Arizona Opera opens its 2015-16 season in Tucson next weekend, and opera companies throughout the country will be paying attention.

The company will be the first in the United States to mount Hungarian composer Emmerich KΓ‘lmΓ‘n’s 1953 operetta β€œArizona Lady,” a story about a Hungarian immigrant who tries to save her Tucson ranch by racing her prized horse in the Tucson Rodeo.

But that is not why everyone’s paying attention.

They are watching to see if Arizona Opera’s grand experiment β€œArizona Bold” will bear fruit.

β€œArizona Lady” is the second performance of β€œArizona Bold,” a four-year programming and fundraising initiative that Arizona Opera launched last season with the mariachi opera β€œCruzar la Cara de la Luna (To Cross the Face of the Moon).” The company has committed to programming lesser known or completely unknown works that are relevant to Arizona and its heavily Latino population through the 2017-18 season. All of the programs are part of the company’s subscription season.

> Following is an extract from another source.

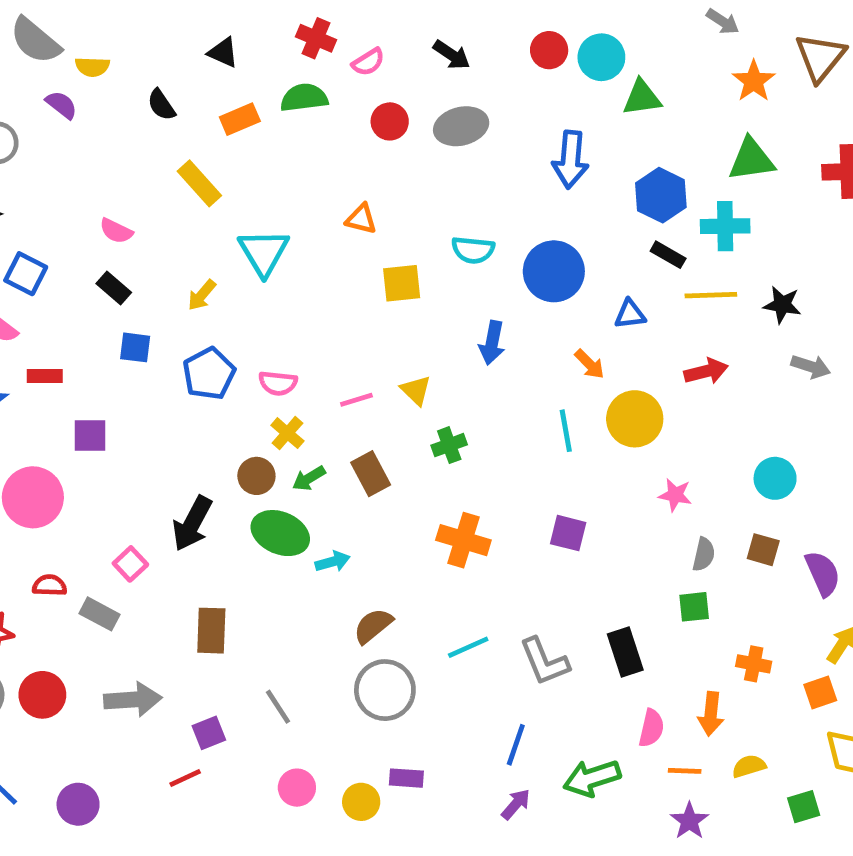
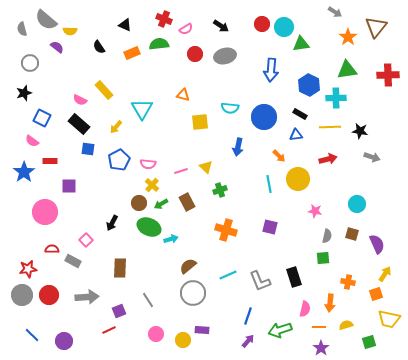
yellow rectangle: (199, 183) -> (104, 90), moved
black rectangle: (668, 255) -> (300, 114), moved
black rectangle: (114, 288) -> (79, 124), size x1.5
black arrow: (192, 524) -> (112, 223), size x0.7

β€œArizona Bold is about presenting work that is outside of that common exploration of well understood hit operatic titles, but in our case we are able to entice people to the opera house who would otherwise not come by presenting things of particular relevance,” said Ryan Taylor, the company’s general director and driving force behind the initiative.

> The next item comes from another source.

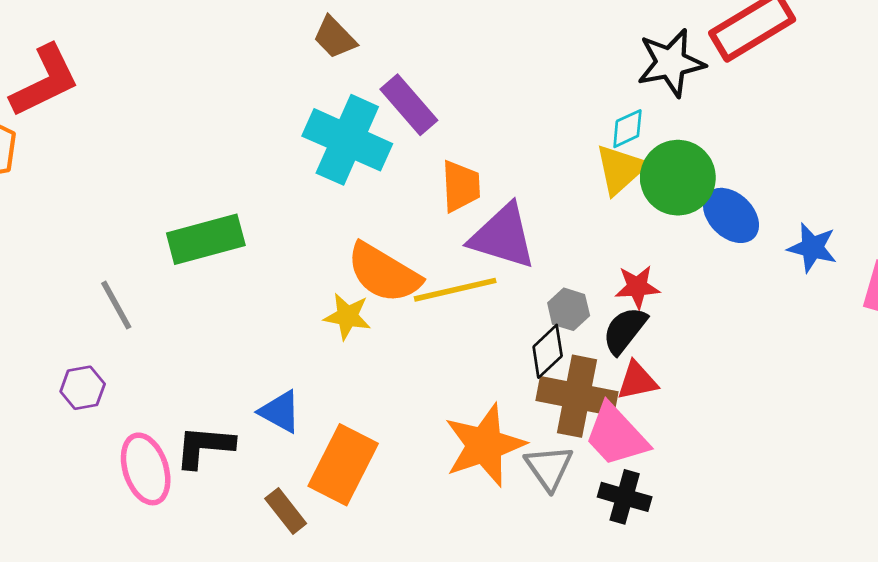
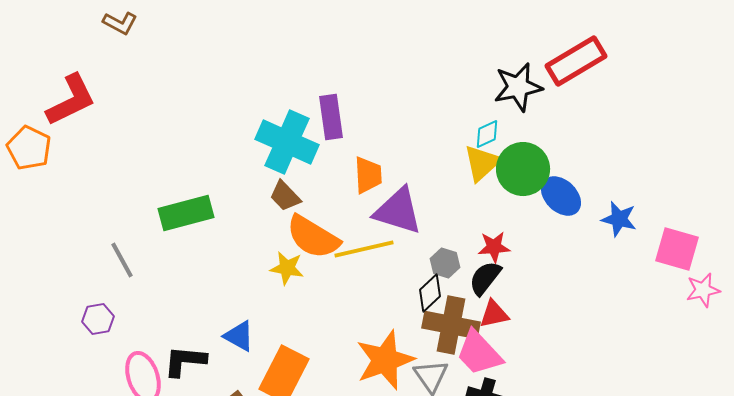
brown trapezoid: (335, 38) -> (285, 196), moved
purple rectangle: (409, 105) -> (331, 117), turned 33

β€œCruzar,” which opened last season, was hardly a box office smash, although β€œby all accounts it made about a third more money than β€œHMS Pinafore,” which opened the 2013-14 season, and β€œLucia di Lammermoor,” the 2012-13 season opener. Both are considered among the standard opera repertoire, programmed in regular rotation on subscription season.

Arizona Opera anticipates it could lose money on the productions, which is why part of the β€œArizona Bold” initiative calls for raising $5 million over four years to cover the drop in ticket sales, Taylor said. In the year since it launched the initiative in September 2014, the company has raised more than $3.1 million, he said.

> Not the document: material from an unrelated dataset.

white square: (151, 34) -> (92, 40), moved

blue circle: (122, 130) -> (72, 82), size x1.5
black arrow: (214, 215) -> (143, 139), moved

Arizona Opera’s four-year commitment has attracted the attention of Opera America, the national service organization with its pulse on opera in North America. It has been touting Arizona Opera in conferences and conference calls, praising the company for taking a nationwide trend of mixing up programming to such lengths.

β€œWe have certainly followed it and, yes, it is getting attention,” said Opera America President and CEO Marc A. Scorca. β€œThe multiyear programming initiative that is looking at new and unusual repertoire with a focus on works that are specific to Arizona and specific to a Latino audience is really remarkable. We not only have admired it but we have presented presentations on it at national conferences and talks.”

Arizona Opera is not alone in shaking up the opera model, Scorca said, noting that plenty of companies have combated what he calls β€œrepertoire fatigue” β€” programming warhorse titles year in and year out β€” with new repertoire. But none have set in motion a plan that spreads over four seasons, he said.

β€œThe modern audience doesn’t have the appetite any more to see the same titles over and over and over again,” said Taylor. β€œIf we were to present only titles from Mozart, Verdi and Puccini then it would be like having a statewide art museum that only presents sculptors or modern painters.”

β€œI’ve seen the incredible success in other places of opera companies reaching out into their communities not in a traditional outreach way,” added conductor Kathleen Kelly, who is in the pit for β€œArizona Lady.” β€œIt’s a deeper conversation about how to use the medium of opera to reach out to their communities and use opera so that it’s not a museum medium.”

β€œArizona Bold” comes a year after Taylor helped lead Arizona Opera away from the brink of financial disaster. He inherited the debt-ridden operation at the close of the 2012-13 season. The company owed $3 million in long-term debt β€” $1 million owed immediately to pay its vendors β€” and no endowment to fall back on.

Taylor and the opera board quietly and quickly raised $1 million in its inaugural Million Dollar May campaign. The money ensured that Arizona Opera would have a 2013-14 season.

In April 2014, Arizona Opera signed a four-year endorsement deal with CopperPoint Mutual to erase an outstanding $1.6 million revolving line of credit with the state’s largest workers’ compensation insurer. That coupled with a second Million Dollar May campaign in summer 2014 effectively wiped out the company’s debt, paving the way for Taylor to focus on the artistic end.

In addition to β€œArizona Lady,” Arizona Opera will mount β€œFlorencia en el Amazonas” by the late Mexican composer Daniel CatΓ‘n in November as part of β€œArizona Bold.” Operas in the works include performing the world premiere of β€œRiders of the Purple Sage,” based on the Zane Grey novel; Kevin Puts and Mark Campbell’s β€œSilent Night”; and β€œDead Man Walking,” the Jake Heggie and Terrence McNally opera based on the book by Sister Helen Prejean.